Namun, izin tersebut diberikan dengan syarat XL Axiata harus rela mengembalikan spektrum 10 Mhz di frekuensi 2.100 milik Axis kepada pemerintah sehingga XL Axiata hanya mendapatkan spektrum milik Axis di frekuensi 1.800 Mhz.
Kewenangan pemerintah untuk mengizinkan atau tidaknya operator seluler melakukan akuisisi memang tertuang dalam PP Nomor 53 Tahun 2000tentang Penggunaan Spektrum Frekuensi Radio dan Orbit Satelit.
Pada pasal 25 ayat 1 tertulis bahwa "Pemegang alokasi frekuensi radio tidak dapat mengalihkan alokasi frekuensi radio yang telah diperolehnya kepada pihak lain".

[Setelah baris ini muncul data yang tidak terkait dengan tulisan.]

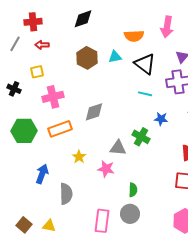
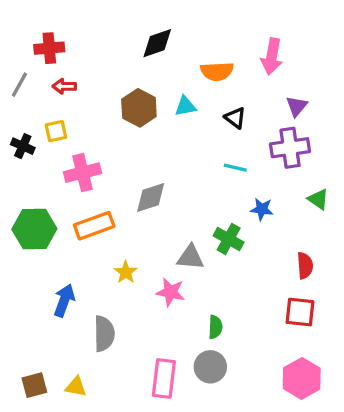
black diamond: (83, 19) -> (157, 43), moved
black triangle: (145, 64) -> (235, 118), size x0.6
black cross: (14, 89) -> (23, 146), moved
brown square: (24, 225) -> (34, 385), turned 35

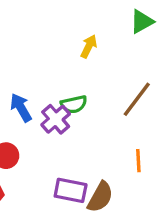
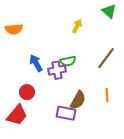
green triangle: (142, 22) -> (109, 11), turned -49
purple cross: (56, 119) -> (57, 70), turned 30
brown semicircle: (100, 197) -> (78, 100), moved

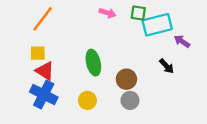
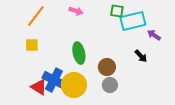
pink arrow: (108, 13) -> (76, 11), moved
red triangle: (45, 71) -> (39, 87), moved
blue cross: (44, 94) -> (54, 80), moved
yellow circle: (87, 100) -> (74, 85), size x1.6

Kemudian pada ayat 2 disebutkan, "Izin stasiun radio tidak dapat dialihkan kepada pihak lain kecuali ada persetujuan dari Menteri".

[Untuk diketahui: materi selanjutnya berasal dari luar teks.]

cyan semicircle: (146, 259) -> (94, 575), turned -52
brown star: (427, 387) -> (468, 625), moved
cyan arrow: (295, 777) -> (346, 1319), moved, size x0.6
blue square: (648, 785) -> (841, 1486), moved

"Evaluasi tersebut salah satunya adalah untuk melihat komitmen pembangunan yang akan dilakukan dan berapa besar frekuensi yang dibutuhkan untuk mencapai komitmen pembangunan," lanjutnya.
Johnny mengatakan bahwa evaluasi juga untuk memperhitungkan seberapa besar frekuensi yang dibutuhkan perusahaan. Ia mengatakan, evaluasi akan dilakukan secara case by case, sesuai kebutuhan operator yang melakukan merger.
"Jika ditanya apakah sebagian frekuensi harus dikembalikan ke negara, maka jawabannya adalah apakah komitmen pembangunan yang akan dilakukan pihak tersebut membutuhkan seluruh frekuensi dari dua perusahaan yang bergabung," pungkas Johnny.